Step-by-Step Solutions: Area and Circumference of Circles
This page provides detailed solutions for various problems involving the calculation of the area and circumference of circles. We will use the following key formulas and the approximation $\pi \approx 3.14$.
- Circumference ($C$) using diameter ($d$): $C = \pi d$
- Circumference ($C$) using radius ($r$): $C = 2 \pi r$
- Area ($A$) using radius ($r$): $A = \pi r^2$
- Relationship: $d = 2r$ or $r = d/2$
Problem 1: The Pizza Party
Given: A giant circular pizza with a diameter ($d$) of 60 cm.
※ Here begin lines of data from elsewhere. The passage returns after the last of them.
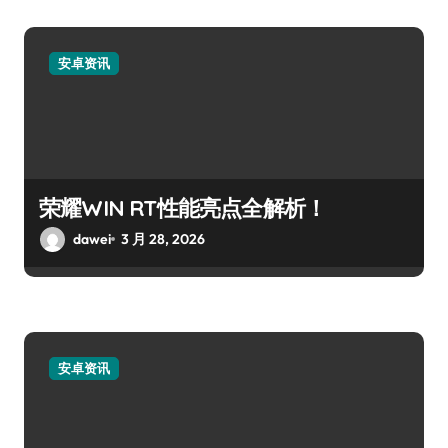
安卓资讯
荣耀WIN RT性能亮点全解析！
dawei
3 月 28, 2026
安卓资讯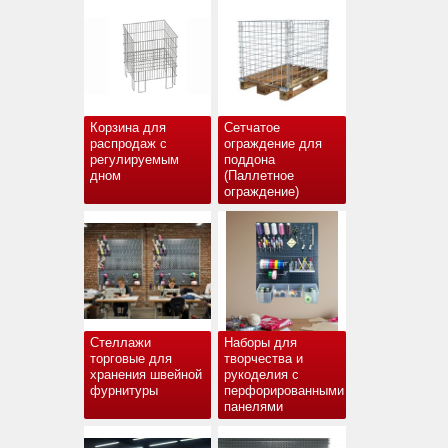
Корзина для
Сетчатое
распродаж с
ограждение для
регулируемым
поддона
дном
(Паллетное
ограждение)
Стеллажи
Наборы для
торговые для
творчества и
хранения швейной
рукоделия с
фурнитуры
перфорированными
панелями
a) What is the circumference of this delicious pizza?
Formula: $C = \pi d$
Substitute: $C = 3.14 \times 60 \text{ cm}$
Calculate: $C = 188.4 \text{ cm}$
Answer: The circumference of the pizza is 188.4 cm.
b) If each student needs at least 75 cm² of pizza, how many students can this one giant pizza feed?
Find the radius: $r = d/2 = 60 \text{ cm} / 2 = 30 \text{ cm}$
Find the area (Formula: $A = \pi r^2$):
Substitute: $A = 3.14 \times (30 \text{ cm})^2 = 3.14 \times 900 \text{ cm}^2$
Calculate Area: $A = 2826 \text{ cm}^2$
Calculate number of students: Number = Total Area / Area per student
Substitute: Number = $2826 \text{ cm}^2 / 75 \text{ cm}^2/\text{student}$
Calculate: Number $\approx 37.68$
Since you can't feed a fraction of a student, round down.
Answer: The pizza can feed 37 students.
Problem 2: The School's Circular Garden
Given: Garden radius ($r_{garden}$) = 3.5 meters.
a) What is the area of the garden that the sprinkler needs to cover?
Formula: $A = \pi r_{garden}^2$
Substitute: $A = 3.14 \times (3.5 \text{ m})^2 = 3.14 \times 12.25 \text{ m}^2$
Calculate: $A = 38.465 \text{ m}^2$
Answer: The area the sprinkler needs to cover is 38.465 m².
b) If the water from the sprinkler reaches a distance of 4 meters in all directions, will it cover the entire garden?
Sprinkler reach (radius): $r_{sprinkler} = 4$ meters.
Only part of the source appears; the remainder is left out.